I do understand what you are going through, My husband has a GBM dx 11/06. Until last summer he was "normal" but the cognitive, physical and emotional changes since last summer have been so difficult to deal with. I hate when people tell me, "Be patient, he can't help it. You know it's not the real him." I know all that, but it does not make it easier to deal with. This web-site has helped me a lot.
There should be a social worker at the hospital where your husband is treated who can help you in many ways.
I have found the social worker a wonderful person to talk to, someone I can vent to and has been able to give me some coping strategies.

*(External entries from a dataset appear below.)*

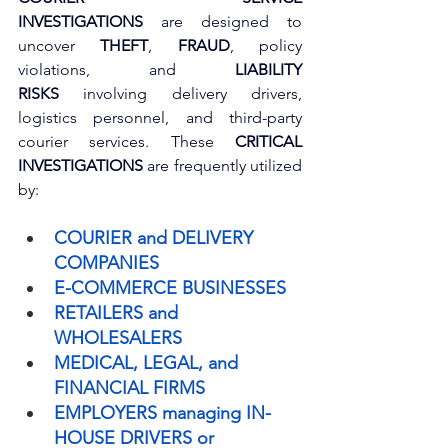
INVESTIGATIONS
 are designed to 
uncover 
THEFT
, 
FRAUD
, policy 
violations, and 
LIABILITY 
RISKS
 involving delivery drivers, 
logistics personnel, and third-party 
courier services. These 
CRITICAL 
INVESTIGATIONS
 are frequently utilized 
by:
COURIER and DELIVERY 
COMPANIES
E-COMMERCE BUSINESSES
RETAILERS and 
WHOLESALERS
MEDICAL, LEGAL, and 
FINANCIAL FIRMS
EMPLOYERS managing IN-
HOUSE DRIVERS or 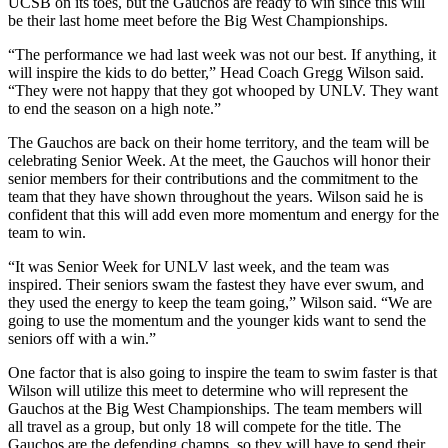
UCSB on its toes, but the Gauchos are ready to win since this will
be their last home meet before the Big West Championships.
“The performance we had last week was not our best. If anything, it
will inspire the kids to do better,” Head Coach Gregg Wilson said.
“They were not happy that they got whooped by UNLV. They want
to end the season on a high note.”
The Gauchos are back on their home territory, and the team will be
celebrating Senior Week. At the meet, the Gauchos will honor their
senior members for their contributions and the commitment to the
team that they have shown throughout the years. Wilson said he is
confident that this will add even more momentum and energy for the
team to win.
“It was Senior Week for UNLV last week, and the team was
inspired. Their seniors swam the fastest they have ever swum, and
they used the energy to keep the team going,” Wilson said. “We are
going to use the momentum and the younger kids want to send the
seniors off with a win.”
One factor that is also going to inspire the team to swim faster is that
Wilson will utilize this meet to determine who will represent the
Gauchos at the Big West Championships. The team members will
all travel as a group, but only 18 will compete for the title. The
Gauchos are the defending champs, so they will have to send their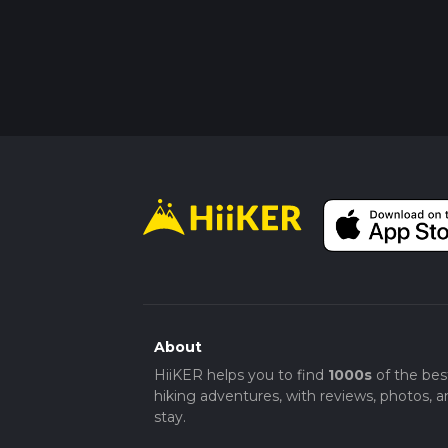
About
HiiKER helps you to find
1000s
of the bes
hiking adventures, with reviews, photos, a
stay.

The social worker will also be able to help you find ways to get some help with your husband. Check you health insurance and see how much they cover for Hospice and for home health care. Our social worker did all the leg work to have my husband admitted to hospice-all I had to do was take the phone call from Hospice to set up a time for them to visit.
Hospice today is not what it used to be. There are many, many services available for the patient, but also the caregiver-one of them being respite care. My husband is doing fine right now-not dying any time soon, but he is only doing palliative care now so he qualifies for hospice.

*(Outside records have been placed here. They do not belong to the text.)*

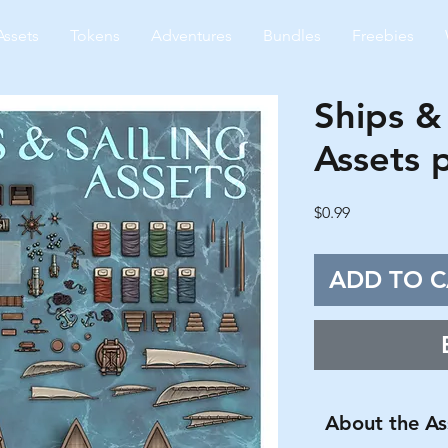
Assets
Tokens
Adventures
Bundles
Freebies
Ships & 
Assets 
Price
$0.99
ADD TO C
About the As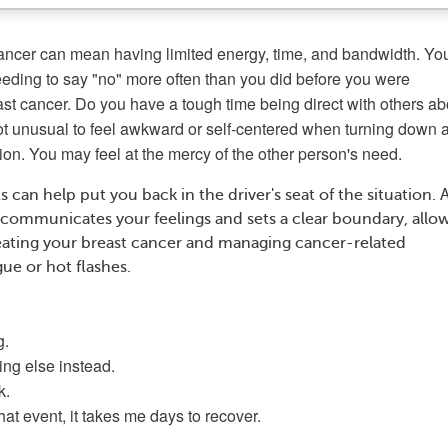
cancer can mean having limited energy, time, and bandwidth. Yo
eeding to say "no" more often than you did before you were
st cancer. Do you have a tough time being direct with others ab
not unusual to feel awkward or self-centered when turning down 
tion. You may feel at the mercy of the other person's need.
s can help put you back in the driver's seat of the situation. A
 communicates your feelings and sets a clear boundary, allo
eating your breast cancer and managing cancer-related
ue or hot flashes.
g.
ing else instead.
k.
at event, it takes me days to recover.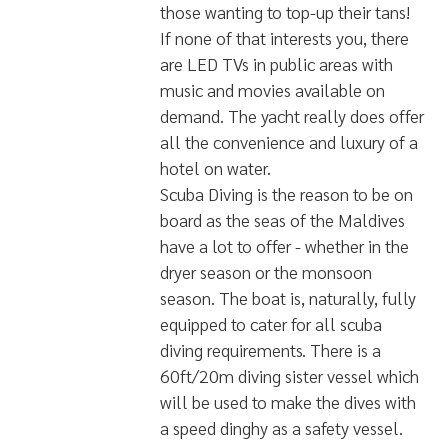
outdoor bath adding more luxury to
this captain's view suite. However,
don't feel hard done by if you're in
one of the more modest rooms.
Each cabin is fitted to a high
standard with ensuite toilet, bath,
and high-quality furniture.
Other facilities that are on offer on
the boat include a Spa, offering a
series of treatments for guests to
help with any aches and pains and
to relieve stress. There is also a
Jacuzzi on the top deck which is a
huge 120 sqm sunbathing area for
those wanting to top-up their tans!
If none of that interests you, there
are LED TVs in public areas with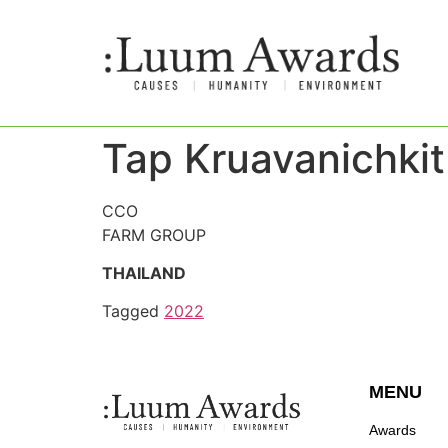
Tap Kruavanichkit
CCO
FARM GROUP
THAILAND
Tagged
2022
MENU
Awards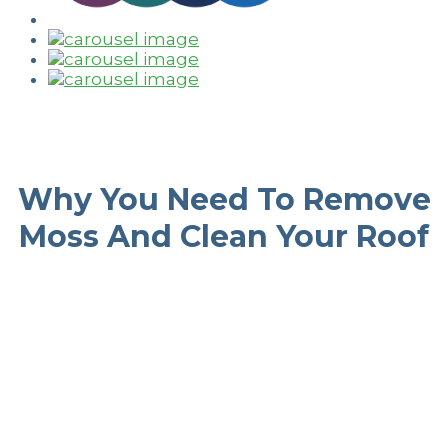
Why You Need To Remove
Moss And Clean Your Roof
Improves Roof
Aesthetics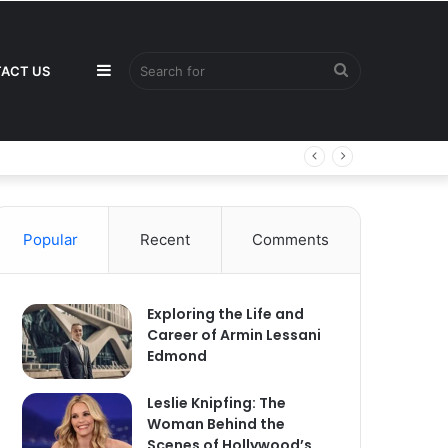
Sidebar
Search
ACT US
for
Popular
Recent
Comments
Exploring the Life and
Career of Armin Lessani
Edmond
Leslie Knipfing: The
Woman Behind the
Scenes of Hollywood’s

There may also be volunteers in your community who will come and stay with your husband so you can get out. Look into adult day care programs as well. Not sure where you live, but see if there is a "Senior Helpers" in your area. My friend owns the company in MD and they have franchises all around the country. They send people out to help those who can't get out on their own or just need some help at home--sort of like babysitters for adults.
And yes, mnay of these things cost $$ and that may stand in your way of using them. So if family members say they want to help but can't b/c they live too far away, tell thme they can help by paying for some of these servies, if that is the kind of help you can use right now.